BANGOR – The owner of a Stetson center for training hunting dogs was fined $1,200 last week after pleading guilty to three charges related to setting traps, some on 6-foot poles, to capture birds of prey.
Dennis Seelenbrandt, 54, apparently wanted to catch and kill the raptors to keep them away from his rabbits, according to members of the Maine Warden Service who discovered the traps last May.
The traps are considered unusual and are rare in Maine. Lt. Tim Liscomb of the Maine Warden Service said at the May press conference that in his 19 years with the warden service he never before had seen a pole trap set.
A former police lieutenant from Rhode Island, Seelenbrandt runs the Pleasant Shores Beagle Club, a training center for hunting dogs located in Stetson.
Seelenbrandt was convicted of failing to label traps, trapping in closed season, and using pole traps. He was fined $400 for each offense. He appeared before a judge Dec. 13 at Newport District Court.
Acting on a tip, a game warden who works in the Dexter-Newport area discovered the unusual – and illegal – trapping operation in Stetson on May 4.

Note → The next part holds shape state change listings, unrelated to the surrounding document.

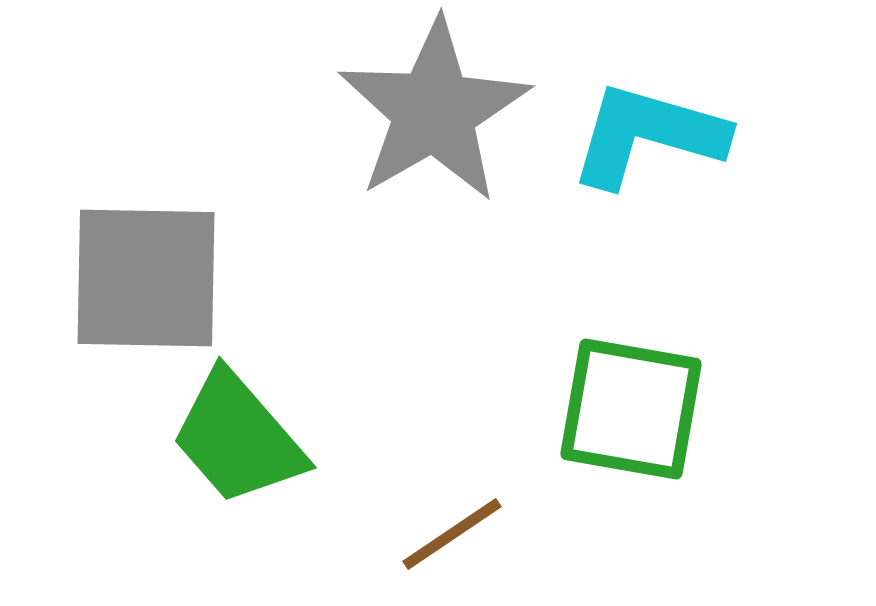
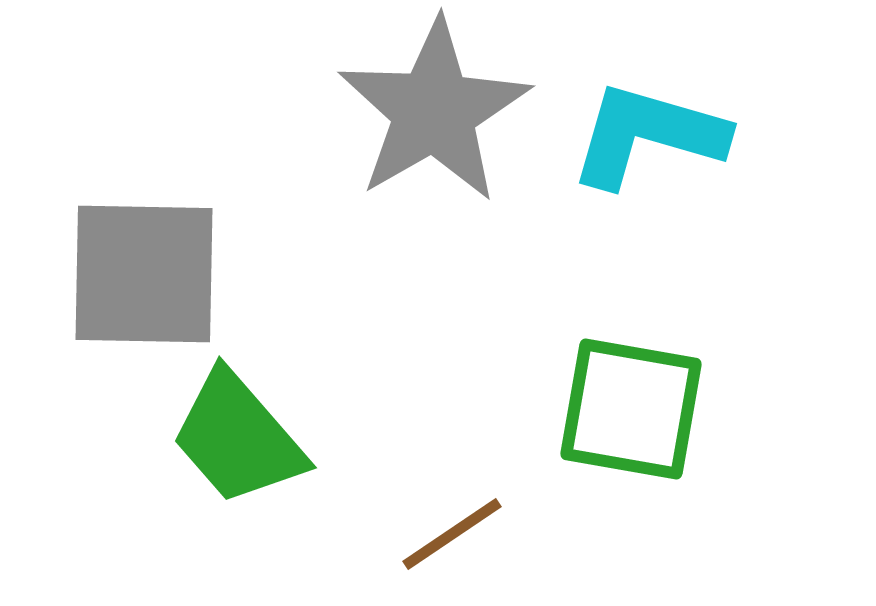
gray square: moved 2 px left, 4 px up
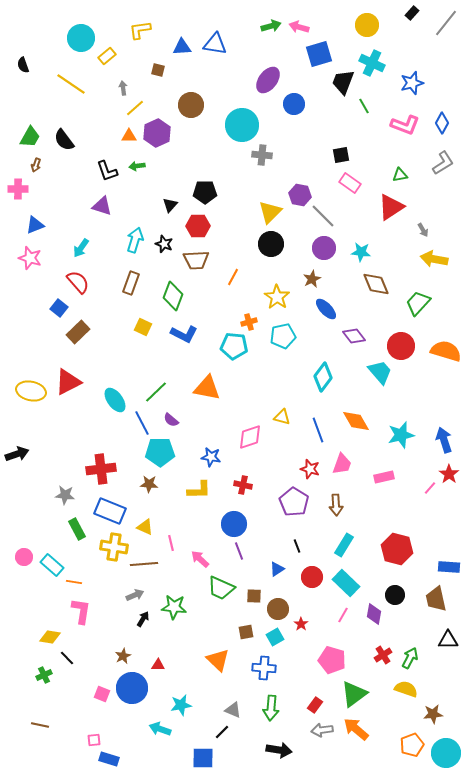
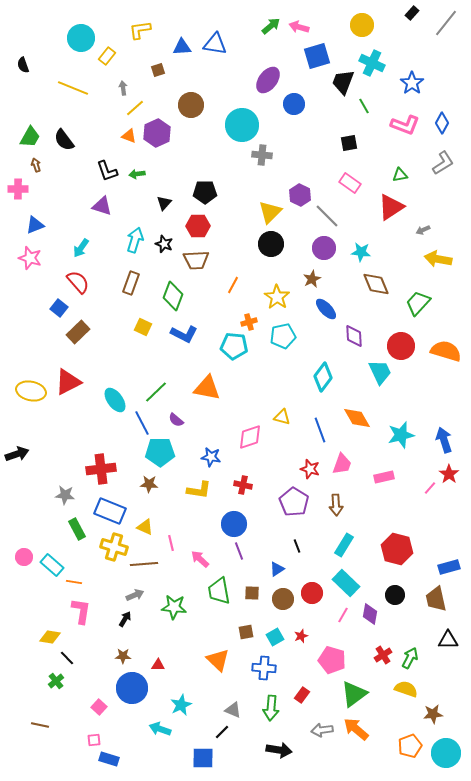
yellow circle at (367, 25): moved 5 px left
green arrow at (271, 26): rotated 24 degrees counterclockwise
blue square at (319, 54): moved 2 px left, 2 px down
yellow rectangle at (107, 56): rotated 12 degrees counterclockwise
brown square at (158, 70): rotated 32 degrees counterclockwise
blue star at (412, 83): rotated 20 degrees counterclockwise
yellow line at (71, 84): moved 2 px right, 4 px down; rotated 12 degrees counterclockwise
orange triangle at (129, 136): rotated 21 degrees clockwise
black square at (341, 155): moved 8 px right, 12 px up
brown arrow at (36, 165): rotated 144 degrees clockwise
green arrow at (137, 166): moved 8 px down
purple hexagon at (300, 195): rotated 15 degrees clockwise
black triangle at (170, 205): moved 6 px left, 2 px up
gray line at (323, 216): moved 4 px right
gray arrow at (423, 230): rotated 96 degrees clockwise
yellow arrow at (434, 259): moved 4 px right
orange line at (233, 277): moved 8 px down
purple diamond at (354, 336): rotated 35 degrees clockwise
cyan trapezoid at (380, 372): rotated 16 degrees clockwise
purple semicircle at (171, 420): moved 5 px right
orange diamond at (356, 421): moved 1 px right, 3 px up
blue line at (318, 430): moved 2 px right
yellow L-shape at (199, 490): rotated 10 degrees clockwise
yellow cross at (114, 547): rotated 8 degrees clockwise
blue rectangle at (449, 567): rotated 20 degrees counterclockwise
red circle at (312, 577): moved 16 px down
green trapezoid at (221, 588): moved 2 px left, 3 px down; rotated 56 degrees clockwise
brown square at (254, 596): moved 2 px left, 3 px up
brown circle at (278, 609): moved 5 px right, 10 px up
purple diamond at (374, 614): moved 4 px left
black arrow at (143, 619): moved 18 px left
red star at (301, 624): moved 12 px down; rotated 16 degrees clockwise
brown star at (123, 656): rotated 28 degrees clockwise
green cross at (44, 675): moved 12 px right, 6 px down; rotated 14 degrees counterclockwise
pink square at (102, 694): moved 3 px left, 13 px down; rotated 21 degrees clockwise
cyan star at (181, 705): rotated 15 degrees counterclockwise
red rectangle at (315, 705): moved 13 px left, 10 px up
orange pentagon at (412, 745): moved 2 px left, 1 px down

A press conference was held in Bangor three days later, when three game wardens displayed some of the 25 traps they said were discovered on Seelenbrandt’s land.
The trapping operation included 21 foot-hold traps perched on 6-foot poles. This type of trap is illegal because it is used mainly for catching birds, including federally protected birds of prey such as owls and hawks.
Feathers from five different nongame species were found near the traps, wardens said.